▶ [WHAT THIS TASK INVOLVES]:
Going line by line through the records below, count those containing the word "лигу", then give only the count.

▶ [ENTRIES SUPPLIED]:
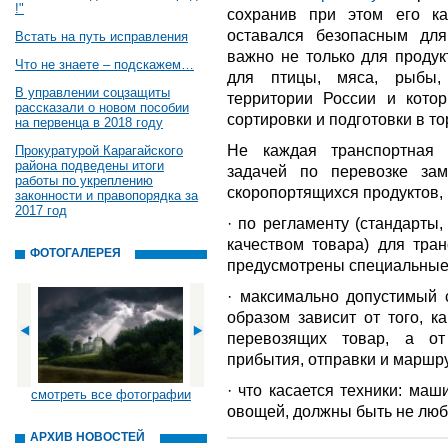
!"
сохранив при этом его ка
оставался безопасным для
Встать на путь исправления
важно не только для продук
Что не знаете – подскажем…
для птицы, мяса, рыбы,
В управлении соцзащиты
территории России и кото
рассказали о новом пособии
сортировки и подготовки в то
на первенца в 2018 году
Не каждая транспортная 
Прокуратурой Карагайского
района подведены итоги
задачей по перевозке за
работы по укреплению
скоропортящихся продуктов, 
законности и правопорядка за
2017 год
· по регламенту (стандарты
качеством товара) для тран
ФОТОГАЛЕРЕЯ
предусмотрены специальные
· максимально допустимый 
образом зависит от того, к
перевозящих товар, а о
прибытия, отправки и маршру
· что касается техники: ма
смотреть все фотографии
овощей, должны быть не люб
АРХИВ НОВОСТЕЙ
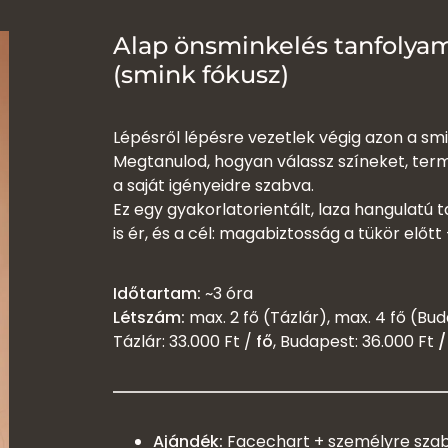
Alap önsminkelés tanfolya
(smink fókusz)
Lépésről lépésre vezetlek végig azon a smin
Megtanulod, hogyan válassz színeket, term
a saját igényeidre szabva.
Ez egy gyakorlatorientált, laza hangulatú 
is ér, és a cél: magabiztosság a tükör előtt
Időtartam:
~3 óra
Létszám:
max. 2 fő (Tázlár), max. 4 fő (Bu
Tázlár: 33.000 Ft /
fő
, Budapest: 36.000 Ft
/
Ajándék:
Facechart + személyre szabo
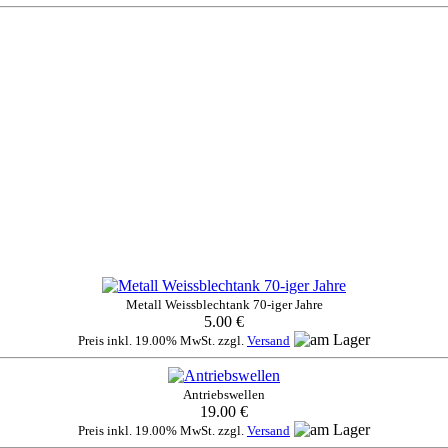
Metall Weissblechtank 70-iger Jahre
5.00 €
Preis inkl. 19.00% MwSt. zzgl.
Versand
Antriebswellen
19.00 €
Preis inkl. 19.00% MwSt. zzgl.
Versand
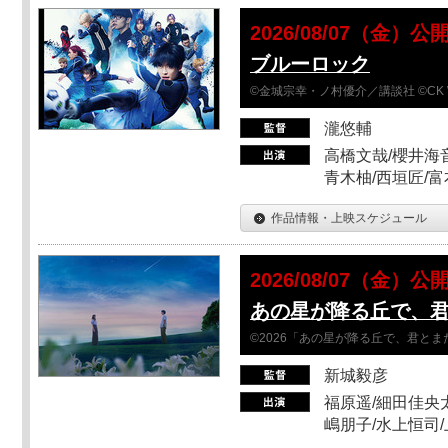
2026/08/07（金）公
ブルーロック
©金城宗幸・ノ村優介／講談社 ©CK 
瀧悠輔
高橋文哉/櫻井海音
青木柚/西垣匠/富
作品情報・上映スケジュール
2026/08/07（金）公
あの星が降る丘で、
©2026「あの星が降る丘で、君と
新城毅彦
福原遥/細田佳央太
嶋朋子/水上恒司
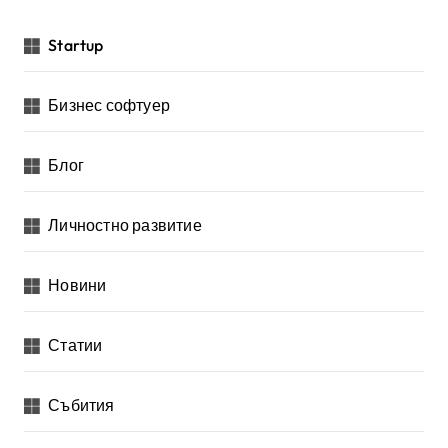
Startup
Бизнес софтуер
Блог
Личностно развитие
Новини
Статии
Събития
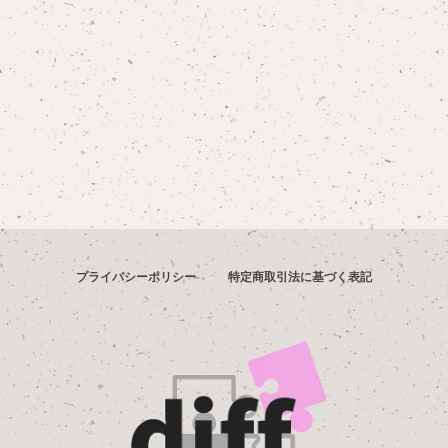
プライバシーポリシー
特定商取引法に基づく表記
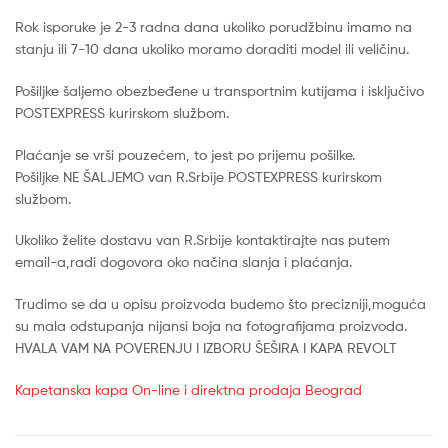
Rok isporuke je 2-3 radna dana ukoliko porudžbinu imamo na
stanju ili 7-10 dana ukoliko moramo doraditi model ili veličinu.
Pošiljke šaljemo obezbeđene u transportnim kutijama i isključivo
POSTEXPRESS kurirskom službom.
Plaćanje se vrši pouzećem, to jest po prijemu pošilke.
Pošiljke NE ŠALJEMO van R.Srbije POSTEXPRESS kurirskom
službom.
Ukoliko želite dostavu van R.Srbije kontaktirajte nas putem
email-a,radi dogovora oko načina slanja i plaćanja.
Trudimo se da u opisu proizvoda budemo što precizniji,moguća
su mala odstupanja nijansi boja na fotografijama proizvoda.
HVALA VAM NA POVERENJU I IZBORU ŠEŠIRA I KAPA REVOLT
Kapetanska kapa On-line i direktna prodaja Beograd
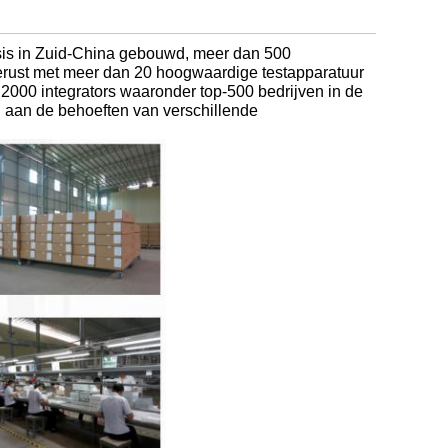
sis in Zuid-China gebouwd, meer dan 500
gerust met meer dan 20 hoogwaardige testapparatuur
000 integrators waaronder top-500 bedrijven in de
n aan de behoeften van verschillende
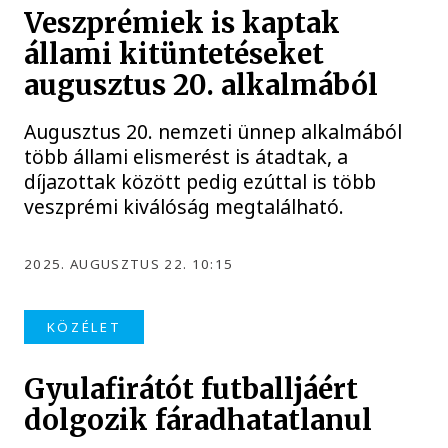
Veszprémiek is kaptak
állami kitüntetéseket
augusztus 20. alkalmából
Augusztus 20. nemzeti ünnep alkalmából
több állami elismerést is átadtak, a
díjazottak között pedig ezúttal is több
veszprémi kiválóság megtalálható.
2025. AUGUSZTUS 22. 10:15
KÖZÉLET
Gyulafirátót futballjáért
dolgozik fáradhatatlanul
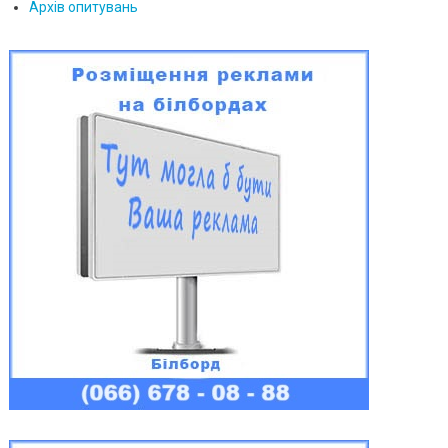
Архів опитувань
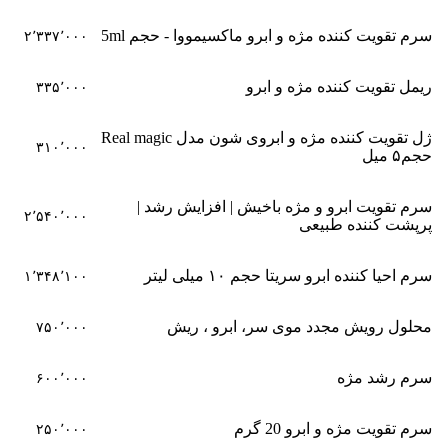
سرم تقویت کننده مژه و ابرو ماکسیمووا - حجم 5ml
۲٬۳۳۷٬۰۰۰
ریمل تقویت کننده مژه و ابرو
۳۳۵٬۰۰۰
ژل تقویت کننده مژه و ابروی شون مدل Real magic
۳۱۰٬۰۰۰
حجم۵ میل
سرم تقویت ابرو و مژه باخیش | افزایش رشد |
۲٬۵۴۰٬۰۰۰
پرپشت کننده طبیعی
سرم احیا کننده ابرو سریتا حجم ۱۰ میلی لیتر
۱٬۳۴۸٬۱۰۰
محلول رویش مجدد موی سر، ابرو ، ریش
۷۵۰٬۰۰۰
سرم رشد مژه
۶۰۰٬۰۰۰
سرم تقویت مژه و ابرو 20 گرم
۲۵۰٬۰۰۰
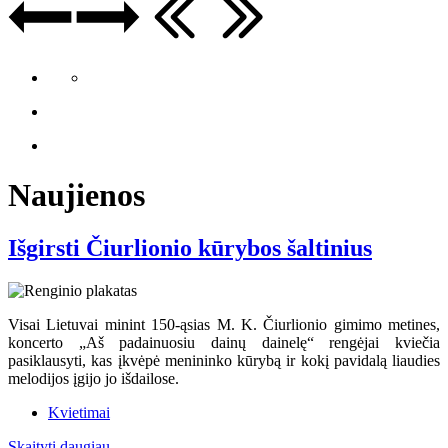
Naujienos
Išgirsti Čiurlionio kūrybos šaltinius
Visai Lietuvai minint 150-ąsias M. K. Čiurlionio gimimo metines,
koncerto „Aš padainuosiu dainų dainelę“ rengėjai kviečia
pasiklausyti, kas įkvėpė menininko kūrybą ir kokį pavidalą liaudies
melodijos įgijo jo išdailose.
Kvietimai
Skaityti daugiau...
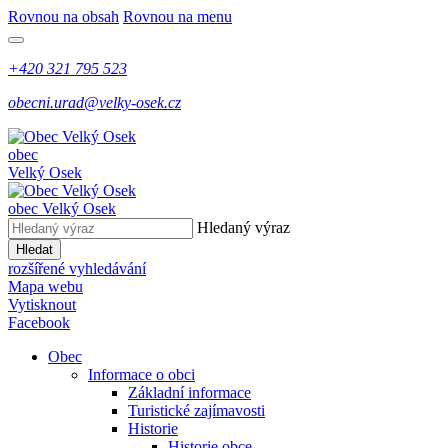
Rovnou na obsah
Rovnou na menu
+420 321 795 523
obecni.urad@velky-osek.cz
obec
Velký Osek
obec
Velký Osek
Hledaný výraz
Hledat
rozšířené vyhledávání
Mapa webu
Vytisknout
Facebook
Obec
Informace o obci
Základní informace
Turistické zajímavosti
Historie
Historie obce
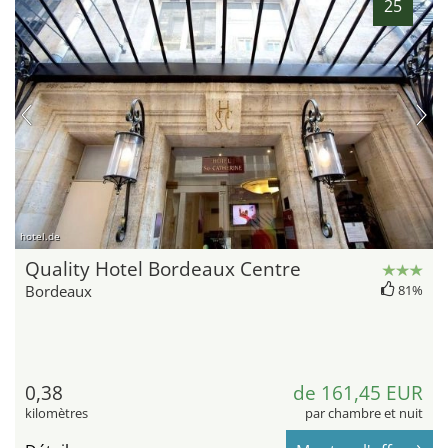
25
hotel.de
Quality Hotel Bordeaux Centre
Bordeaux
81%
0,38
de 161,45 EUR
kilomètres
par chambre et nuit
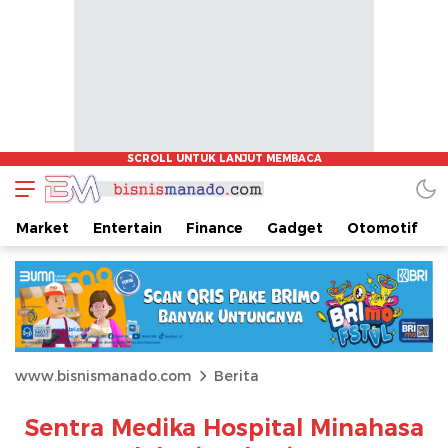
Market
Entertain
Finance
Gadget
Otomotif
www.bisnismanado.com
Berita
Sentra Medika Hospital Minahasa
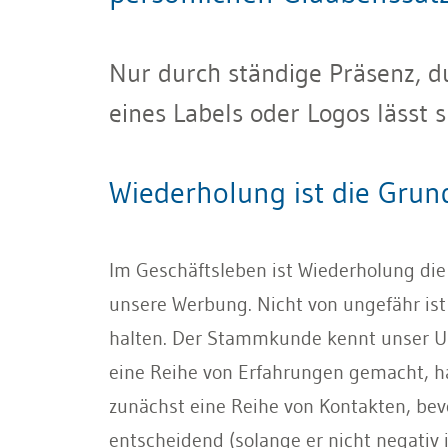
Nur durch ständige Präsenz, 
eines Labels oder Logos lässt 
Wiederholung ist die Grun
Im Geschäftsleben ist Wiederholung die
unsere Werbung. Nicht von ungefähr is
halten. Der Stammkunde kennt unser Unt
eine Reihe von Erfahrungen gemacht, h
zunächst eine Reihe von Kontakten, bevo
entscheidend (solange er nicht negativ 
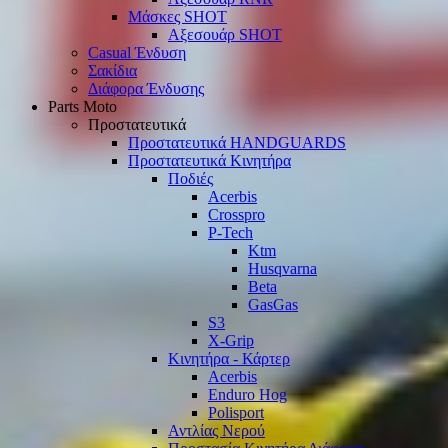
Μάσκες SHOT
Αξεσουάρ SHOT
Casual Ένδυση
Σακίδια
Διάφορα Ένδυσης
Parts Moto
Προστατευτικά
Προστατευτικά HANDGUARDS
Προστατευτικά Κινητήρα
Ποδιές
Acerbis
Crosspro
P-Tech
Ktm
Husqvarna
Beta
GasGas
S3
X-Grip
Κινητήρα - Κάρτερ
Acerbis
Enduro Hog
Polisport
Αντλίας Νερού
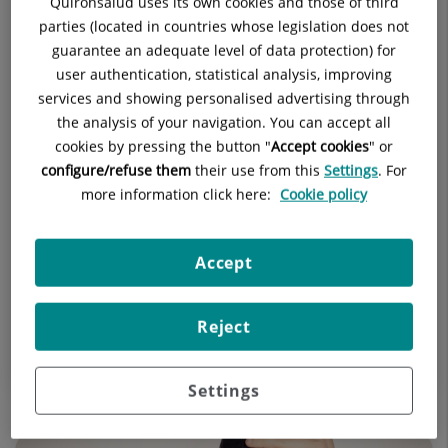
Quirónsalud uses its own cookies and those of third
parties (located in countries whose legislation does not
guarantee an adequate level of data protection) for
user authentication, statistical analysis, improving
services and showing personalised advertising through
the analysis of your navigation. You can accept all
cookies by pressing the button "
Accept cookies
" or
20 de juliol 2026
configure/refuse them
their use from this
Settings
. For
L'otitis es dispara a l'estiu: com
more information click here:
Cookie policy
prevenir-la i quan cal acudir a
urgències
Accept
Les altes temperatures, els banys freqüents a piscines
i platges i la humitat afavoreixen l'aparició d'otitis
durant els mesos d'estiu
Reject
URGÈNCIES
Settings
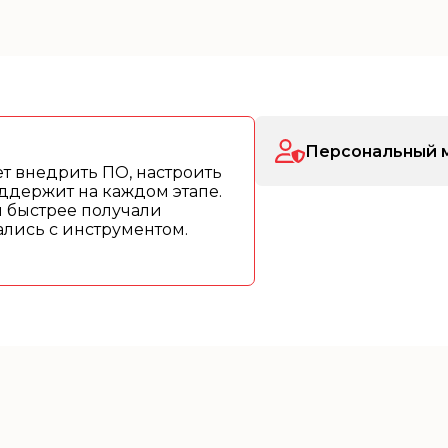
Персональный 
т внедрить ПО, настроить
ддержит на каждом этапе.
ы быстрее получали
рались с инструментом.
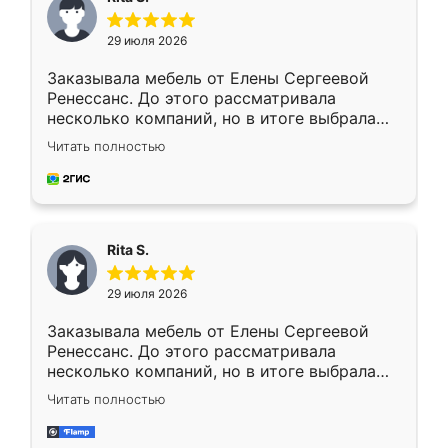
29 июля 2026
Заказывала мебель от Елены Сергеевой
Ренессанс. До этого рассматривала
несколько компаний, но в итоге выбрала
эту. Сначала обговорили условия, потом
Читать полностью
приехал замерщик, всё спокойно объяснил
и снял размеры. Изготовили в срок, с
доставкой тоже никаких проблем не
возникло. Сборку выполнили аккуратно,
мебель сразу встала на свое место без
Rita S.
каких-либо доработок. Качеством осталась
довольна, все выглядит так, как и ожидала.
29 июля 2026
Заказывала мебель от Елены Сергеевой
Ренессанс. До этого рассматривала
несколько компаний, но в итоге выбрала
эту. Сначала обговорили условия, потом
Читать полностью
приехал замерщик, всё спокойно объяснил
и снял размеры. Изготовили в срок, с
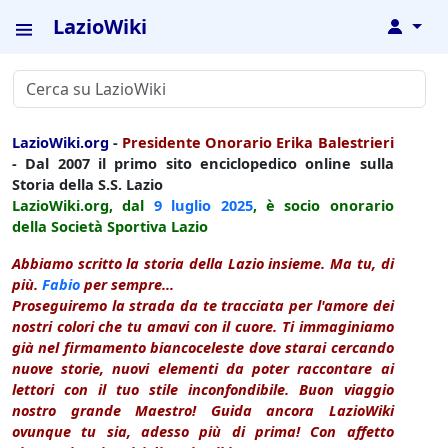
LazioWiki
↓
LazioWiki.org
-
Presidente Onorario Erika Balestrieri
- Dal 2007 il primo sito enciclopedico online sulla
Storia della S.S. Lazio
LazioWiki.org, dal
9 luglio
2025
, è socio onorario
della Società Sportiva Lazio
Abbiamo scritto la storia della Lazio insieme. Ma tu, di
più.
Fabio
per sempre...
Proseguiremo la strada da te tracciata per l'amore dei
nostri colori che tu amavi con il cuore. Ti immaginiamo
già nel firmamento biancoceleste dove starai cercando
nuove storie, nuovi elementi da poter raccontare ai
lettori con il tuo stile inconfondibile. Buon viaggio
nostro grande Maestro! Guida ancora LazioWiki
ovunque tu sia, adesso più di prima! Con affetto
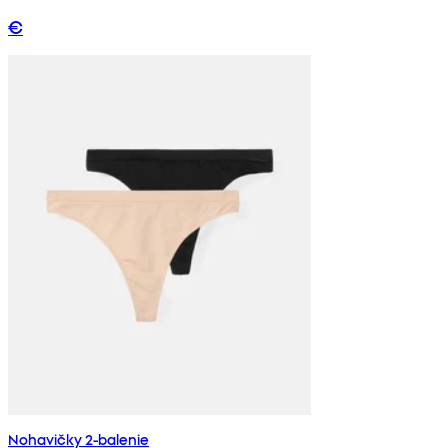
€
Nohavičky 2-balenie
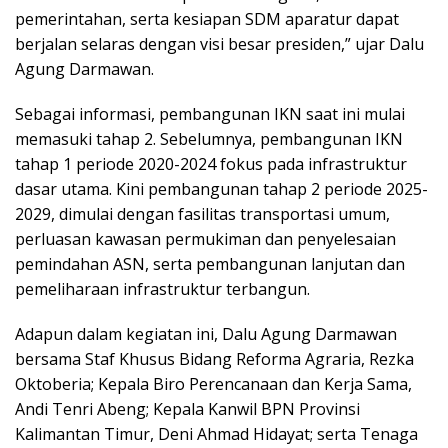
pemerintahan, serta kesiapan SDM aparatur dapat
berjalan selaras dengan visi besar presiden,” ujar Dalu
Agung Darmawan.
Sebagai informasi, pembangunan IKN saat ini mulai
memasuki tahap 2. Sebelumnya, pembangunan IKN
tahap 1 periode 2020-2024 fokus pada infrastruktur
dasar utama. Kini pembangunan tahap 2 periode 2025-
2029, dimulai dengan fasilitas transportasi umum,
perluasan kawasan permukiman dan penyelesaian
pemindahan ASN, serta pembangunan lanjutan dan
pemeliharaan infrastruktur terbangun.
Adapun dalam kegiatan ini, Dalu Agung Darmawan
bersama Staf Khusus Bidang Reforma Agraria, Rezka
Oktoberia; Kepala Biro Perencanaan dan Kerja Sama,
Andi Tenri Abeng; Kepala Kanwil BPN Provinsi
Kalimantan Timur, Deni Ahmad Hidayat; serta Tenaga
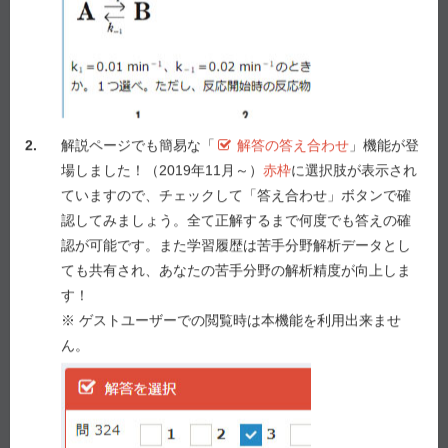
１ 医療用医薬品添付文書
２ 医薬品インタビューフォーム
３ 医薬品リスク管理計画
４ 医薬品・医療機器等安全性情報
５ くすりのしおり
2.
解説ページでも簡易な「
解答の答え合わせ
」機能が登
場しました！（2019年11月～）
赤枠
に選択肢が表示され
ていますので、チェックして「答え合わせ」ボタンで確
解答を選択
認してみましょう。全て正解するまで何度でも答えの確
問 69
認が可能です。また学習履歴は苦手分野解析データとし
1
2
3
4
5
ても共有され、あなたの苦手分野の解析精度が向上しま
す！
答え合わせ
※ ゲストユーザーでの閲覧時は本機能を利用出来ませ
ん。
Previous
Next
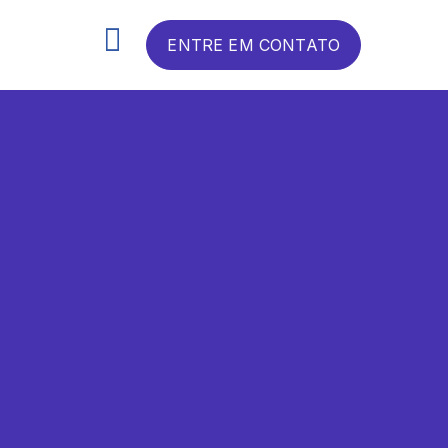
ENTRE EM CONTATO
I
n
í
c
i
o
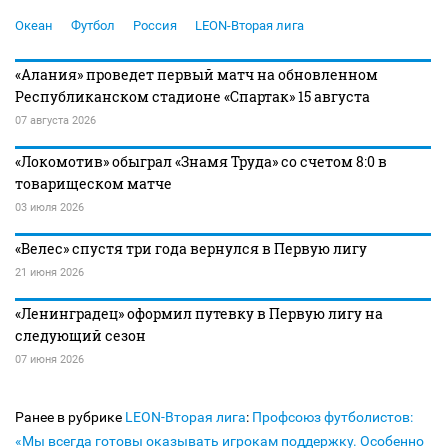
Океан
Футбол
Россия
LEON-Вторая лига
«Алания» проведет первый матч на обновленном
Республиканском стадионе «Спартак» 15 августа
07 августа 2026
«Локомотив» обыграл «Знамя Труда» со счетом 8:0 в
товарищеском матче
03 июля 2026
«Велес» спустя три года вернулся в Первую лигу
21 июня 2026
«Ленинградец» оформил путевку в Первую лигу на
следующий сезон
07 июня 2026
Ранее в рубрике
LEON-Вторая лига
:
Профсоюз футболистов:
«Мы всегда готовы оказывать игрокам поддержку. Особенно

▶ [RESPONSE TO THE TASK]:
2